Expert: Paul Klarreich - 3/20/2010

Question
CONSIDER THE FOLLOWING SEQUENCES. WRITE DOWN THE NEXT TWO TERM OF EACH SEQUENCE

log (base 2) 8, log (base 4) 8. log (base 8)8, .....
log (base m) m^k, log (base m^2) m^k....

FIND THE EXPRESSION FOR THE N TERM OF EACH SEQUENCE. WRITE  THE EXPRESSION IN THE FORM OF P/q...

2. Log (base 4) 64, log (base 8) 64, log (base 32) 64
  Log(base 7)49, Log (base 49)49, log (base 343)49
  log (base 1/5) 125, log (base 1/125) 125. log(base1/625)125
describe how to obtain the third answer in each row from the first 2 answer.

Answer
Questioner: belle
Country: Malaysia
Category: Advanced Math
Private: No
Subject: mATH
Question: CONSIDER THE FOLLOWING SEQUENCES. WRITE DOWN THE NEXT TWO TERM OF

EACH SEQUENCE

log (base 2) 8, log (base 4) 8. log (base 8)8, .....
log (base m) m^k, log (base m^2) m^k....

FIND THE EXPRESSION FOR THE N TERM OF EACH SEQUENCE. WRITE  THE EXPRESSION

IN THE FORM OF P/q...

2. Log (base 4) 64, log (base 8) 64, log (base 32) 64
 Log(base 7)49, Log (base 49)49, log (base 343)49
 log (base 1/5) 125, log (base 1/125) 125. log(base1/625)125
describe how to obtain the third answer in each row from the first 2 answer
...........................................
Logarithm exercises always involve powers.  So write:

log (base 2) 8, log (base 4) 8. log (base 8)8, .....

as

log (base 2^1) 2^3, log (base 2^2) 2^3. log (base 2^3)2^3, .....

Do you get the pattern?
....................
And write:

log (base m^1) m^k, log (base m^2) m^k....

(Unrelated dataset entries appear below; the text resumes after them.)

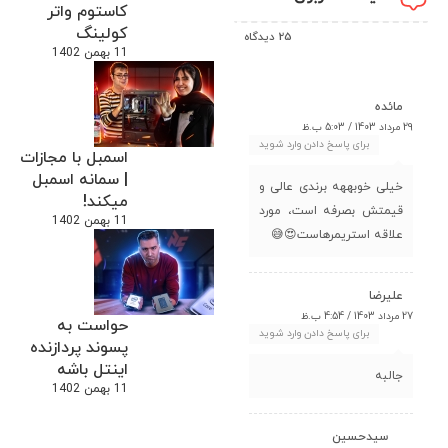
کاستوم واتر
کولینگ
25 دیدگاه
11 بهمن 1402
مائده
29 مرداد 1403 / 5:03 ب.ظ
برای پاسخ دادن وارد شوید
اسمبل با مجازات
| سمانه اسمبل
خیلی خوبههه برندی عالی و
میکند!
قیمتش بصرفه است، مورد
11 بهمن 1402
علاقه استریمرهاست😍😅
علیرضا
27 مرداد 1403 / 4:54 ب.ظ
حواست به
برای پاسخ دادن وارد شوید
پسوند پردازنده
اینتل باشه
جالبه
11 بهمن 1402
سیدحسین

likewise, you should get the pattern.

.......................
Now then, for:

Log (base 4) 64, log (base 8) 64, log (base 32) 64

Did you skip a term?  Should it be:

Log (base 4) 64, log (base 8) 64, log (base 16) 64,...

which is:

Log (base 2^2) 2^6, log (base 2^3) 2^6, log (base 2^4) 2^6

So your n-th term should be

log (base 2^(n+1)) 2^6

Now what is that?  Write:

x = log (base 2^(n+1)) 2^6

and switch to exponential form:

(2^(n+1))^x = 2^6

Now solve:

2^[(n+1)x] = 2^6

(n+1)x = 6

x = 6/(n+1)

See if you can finish up now. Let me know if you run into trouble.